- _Task prompt_
Every entry must be repeated exactly in the answer.

- _Input for this task_
------------------------------

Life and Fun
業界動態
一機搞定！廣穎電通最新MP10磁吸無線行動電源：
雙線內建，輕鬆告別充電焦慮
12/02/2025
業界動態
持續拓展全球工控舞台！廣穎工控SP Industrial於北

------------------------------

- _Task answer_
Life and Fun
業界動態
一機搞定！廣穎電通最新MP10磁吸無線行動電源：
雙線內建，輕鬆告別充電焦慮
12/02/2025
業界動態
持續拓展全球工控舞台！廣穎工控SP Industrial於北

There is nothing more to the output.